The State Council (Госуда́рственный сове́т) was the supreme state advisory body to the tsar in the Russian Empire. From 1906, it was the upper house of the parliament under the Russian Constitution of 1906.

==18th century==
Early tsars' councils were small and dealt primarily with external politics.

Peter I of Russia introduced the Privy Council. Catherine I of Russia introduced the Supreme Privy Council. Its role varied during different reigns.

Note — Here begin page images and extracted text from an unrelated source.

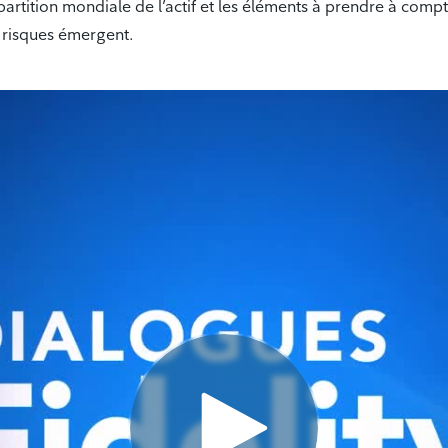
épartition mondiale de l’actif et les éléments à prendre à compt
 risques émergent.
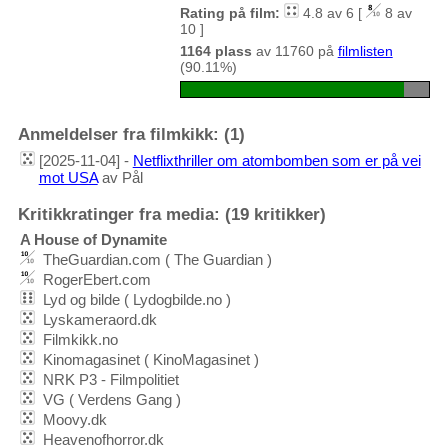
Rating på film:
4.8 av 6 [
8 av
10 ]
1164 plass
av 11760 på
filmlisten
(90.11%)
Anmeldelser fra filmkikk: (1)
[2025-11-04] -
Netflixthriller om atombomben som er på vei
mot USA
av Pål
Kritikkratinger fra media: (19 kritikker)
A House of Dynamite
TheGuardian.com ( The Guardian )
RogerEbert.com
Lyd og bilde ( Lydogbilde.no )
Lyskameraord.dk
Filmkikk.no
Kinomagasinet ( KinoMagasinet )
NRK P3 - Filmpolitiet
VG ( Verdens Gang )
Moovy.dk
Heavenofhorror.dk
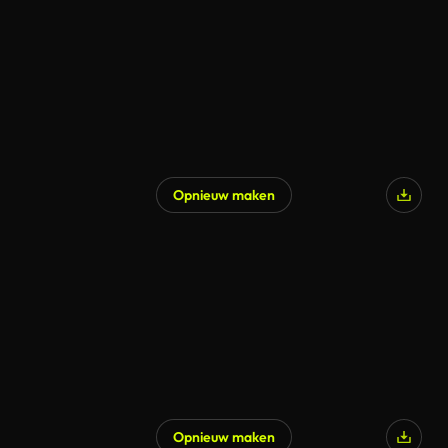
Opnieuw maken
Opnieuw maken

Peter III of Russia created the Imperial Council on 20 May 1762 ("Императорский Совет"), or, formally "The Council at the Highest Court" ("Совет при высочайшем дворе"). It was dismissed shortly after the succession of Catherine II of Russia.

==1810–1906==
The State Council was established by Alexander I of Russia in 1810 as part of Speransky's reforms. Although envisaged by Speransky as the upper chamber of the Russian parliament, it was actually an advisory legislative body composed of people whom the tsar could trust. The number of members varied at different periods. Upon its establishment in 1810 there were 35 members; in 1890 there were 60. The main duty of the council was the preliminary investigation, promulgation and abrogation of laws.

There were four departments of the council: Legislative; Civil and Ecclesiastical Administration; State Economy; and Industry, Science and Commerce. Each department had its own presiding officer (State Secretary) and met separately to discuss matters assigned to their departments. There were also plenary sessions of the whole council presided over by the Chairman of the State Council.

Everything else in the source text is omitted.